Metadata-Version: 2.4
Name: dqm-ml-core
Version: 1.1.5
Summary: Python library designed provide core dqml metrics without huge dependencies, as well as common API shared by metrics
Author-email: Safenai <support@safenai.io>, IRT SystemX <support@irt-systemx.fr>
License-Expression: Apache-2.0
Project-URL: Homepage, https://irt-systemx.github.io/dqm-ml
Project-URL: Documentation, https://irt-systemx.github.io/dqm-ml
Project-URL: Repository, https://github.com/IRT-SystemX/dqm-ml
Keywords: ml,metrics,data
Classifier: Development Status :: 4 - Beta
Classifier: Intended Audience :: Developers
Classifier: Topic :: Software Development :: Libraries :: Python Modules
Classifier: Programming Language :: Python
Classifier: Programming Language :: Python :: 3.10
Classifier: Programming Language :: Python :: 3.11
Classifier: Programming Language :: Python :: 3.12
Classifier: Programming Language :: Python :: 3.13
Classifier: Typing :: Typed
Requires-Python: >=3.10
Description-Content-Type: text/markdown
Requires-Dist: pyarrow>=6.0.0
Requires-Dist: numpy>=1.20.0
Requires-Dist: pandas>=1.3.0
Requires-Dist: scipy>=1.7.0

# DQM-ML Core

This package defines the foundational API and core metrics for the DQM-ML V2 framework.

## Key Concepts

### `DatametricProcessor`

The base class for all metrics and feature extractors.
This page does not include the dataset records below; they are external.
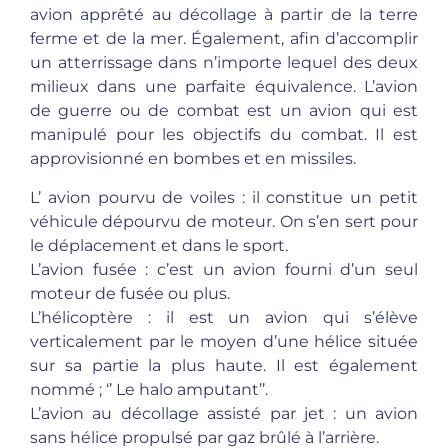
avion apprêté au décollage à partir de la terre
ferme et de la mer. Également, afin d’accomplir
un atterrissage dans n’importe lequel des deux
milieux dans une parfaite équivalence. L’avion
de guerre ou de combat est un avion qui est
manipulé pour les objectifs du combat. Il est
approvisionné en bombes et en missiles.
L’ avion pourvu de voiles : il constitue un petit
véhicule dépourvu de moteur. On s’en sert pour
le déplacement et dans le sport.
L’avion fusée : c’est un avion fourni d’un seul
moteur de fusée ou plus.
L’hélicoptère : il est un avion qui s’élève
verticalement par le moyen d’une hélice située
sur sa partie la plus haute. Il est également
nommé ; ‘’ Le halo amputant’’.
L’avion au décollage assisté par jet : un avion
sans hélice propulsé par gaz brûlé à l’arrière.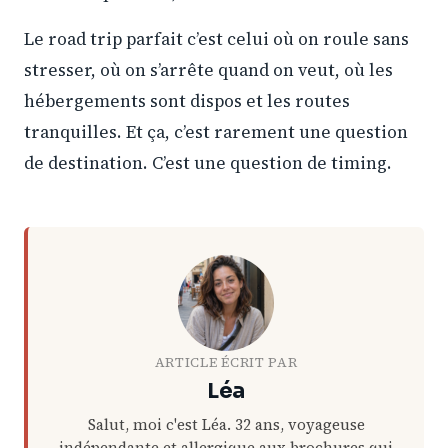
Le road trip parfait c’est celui où on roule sans
stresser, où on s’arrête quand on veut, où les
hébergements sont dispos et les routes
tranquilles. Et ça, c’est rarement une question
de destination. C’est une question de timing.
ARTICLE ÉCRIT PAR
Léa
Salut, moi c'est Léa. 32 ans, voyageuse
indépendante et allergique aux brochures qui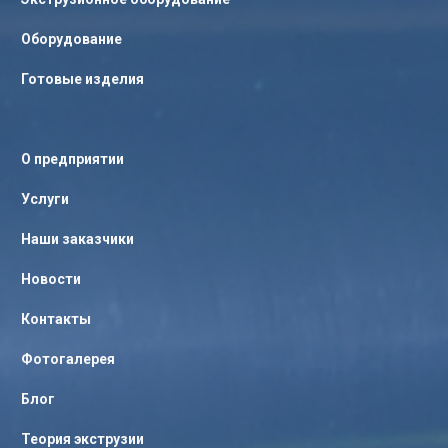
Оборудование
Готовые изделия
О предприятии
Услуги
Наши заказчики
Новости
Контакты
Фотогалерея
Блог
Теория экструзии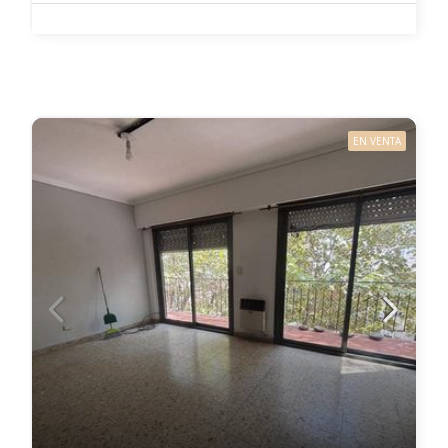
EN VENTA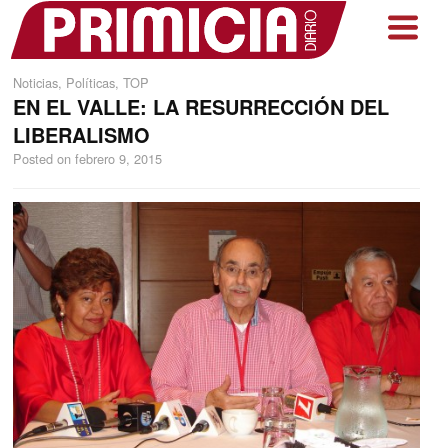
Noticias
,
Políticas
,
TOP
EN EL VALLE: LA RESURRECCIÓN DEL
LIBERALISMO
Posted on
febrero 9, 2015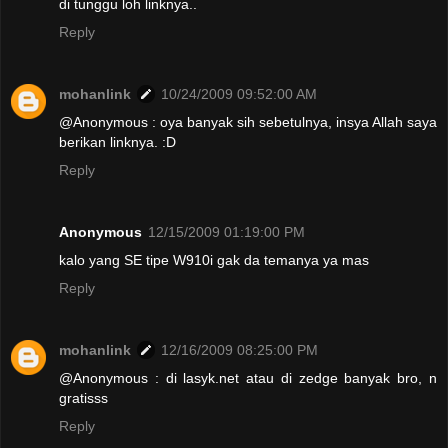
di tunggu loh linknya..
Reply
mohanlink
10/24/2009 09:52:00 AM
@Anonymous : oya banyak sih sebetulnya, insya Allah saya
berikan linknya. :D
Reply
Anonymous
12/15/2009 01:19:00 PM
kalo yang SE tipe W910i gak da temanya ya mas
Reply
mohanlink
12/16/2009 08:25:00 PM
@Anonymous : di lasyk.net atau di zedge banyak bro, n
gratisss
Reply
It supports a streaming architecture by splitting computation into two phases:
1. Batch Level: `compute_batch_metric()` updates intermediate statistics for a single chunk of data.
2. Dataset Level: `compute()` aggregates these statistics into final scores.

## Included Metrics

* Completeness: Analyzes null/missing values.
* Representativeness: Statistical distribution analysis (Chi-Square, KS, etc.).

## For Developers

To create a new metric:
1. Subclass `dqm_ml_core.api.data_processor.DatametricProcessor`.
2. Define `needed_columns()`, `generated_features()`, and `generated_metrics()`.
3. Implement the streaming logic in `compute_batch_metric()` and `compute()`.